I was unsure at first, but now I am squarely in the latter category. The humor in “Fury of the Gods” is much of the same, only more, but the stakes are more keenly felt in this one.

The action in the first “Shazam!” was largely confined to one carnival. While that worked for the film’s small-scale feel in comparison to other DCEU installments, increasing the area affected by the destruction to the entire city heightened the stakes considerably. And there was no indication that the Daughters of Atlas would stop there, either.

The one thing that was lacking in the first “Shazam!” was its villain. Dr. Sivana was largely a textbook superhero antagonist – same powers as the hero, only he uses them for evil.

“Fury of the Gods” instantly establishes the Daughters of Atlas as more formidable villains by including a horrifying dark fantasy scene that seems like a requisite for the “Shazam!” films. While having multiple villains can result in divided focus, each of the Daughters has different powers, which keeps them from being too repetitive in a movie where all the heroes have the same abilities.

The earth bending and monster manipulation powers of Helen Mirren’s Hespera and Lucy Liu’s Kalypso are nothing we haven’t seen before, but Rachel Zegler’s Anthea is an instant highlight with her axis manipulation powers, rotating entire cityscapes with ease.

The one thing that I didn’t get with regards to the villains of “Fury of the Gods” was the fact that they went with the Daughters of Atlas for this movie, when the post-credits scene in “Shazam!” clearly teased the return of Dr. Sivana with telepathic ally Mister Mind. The film doesn’t even attempt to answer this, instead giving us another stinger with them that raises the question once again.

The first “Shazam!” succeeded largely because it refused to be bogged down by the seriousness that often plagues superhero origin stories. Zachary Levi and Jack Dylan Grazer had razor-sharp comedic timing and bounced off of each other really well, and both are still in peak form here. Grazer actually has a new scene partner for most of the film in the form of Djimon Hounsou’s titular wizard, who actually has a role this time beyond appearing in one scene and disintegrating into a pile of ash.

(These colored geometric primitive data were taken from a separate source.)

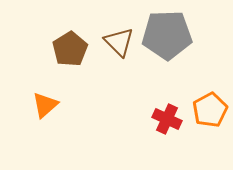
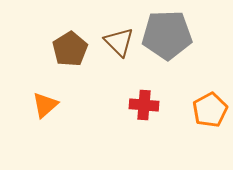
red cross: moved 23 px left, 14 px up; rotated 20 degrees counterclockwise
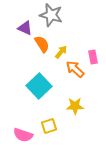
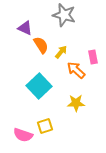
gray star: moved 13 px right
orange semicircle: moved 1 px left, 1 px down
orange arrow: moved 1 px right, 1 px down
yellow star: moved 1 px right, 3 px up
yellow square: moved 4 px left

“Fury of the Gods” also continues the self-awareness that was such a fun part of the first film, with one sequence making fun of Levi’s Shazam seemingly lacking the wisdom granted to him by the first ‘S’ of the titular word. The most hilarious scene, though, would have to be Hespera reading the letter that Shazam voice-dictated to sentient pen Steve (yes, you read that right). Mirren’s straight-faced delivery had me dying.

While it is quite campy at times, much like the first film, “Fury of the Gods” never skimps when it comes to the heart. Billy Batson, the boy behind the Shazam suit, still has mommy issues, which is a refreshing change of pace from the daddy issues of most superhero stories. This makes it all the more powerful when he finally calls his adoptive mother, Rosa Vásquez, “Mom” near the film’s climax.

Batson’s relationship with adoptive brother Freddy Freeman (Grazer) is also continued here, with Batson’s apparent death causing Freeman to break his usual self-confident façade. The film also expands a bit on Batson’s relationship with adoptive sister Mary Bromfield (Grace Currey), which I thought they could’ve done more of.

As this is a superhero movie, I feel obliged to talk about cameos. There are three of them in “Fury of the Gods,” and unlike in the first film, we get to see their heads this time. One of them in particular is quite important to the plot, even.

Overall, “Shazam! Fury of the Gods” is supremely fun. While I realize that we might never see these characters again, that shouldn’t be a factor. It’s an entertaining movie, and that’s all that matters.